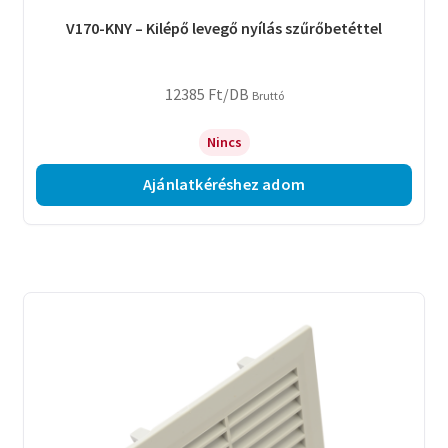
V170-KNY – Kilépő levegő nyílás szűrőbetéttel
12385
Ft
/DB
Bruttó
Nincs
Ajánlatkéréshez adom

---

§ HOW TO COMPLETE THIS TASK:
Omit the images; transcribe the listing verbatim.

§ REPLY:
V170-KNY – Kilépő levegő nyílás szűrőbetéttel
12385
Ft
/DB
Bruttó
Nincs
Ajánlatkéréshez adom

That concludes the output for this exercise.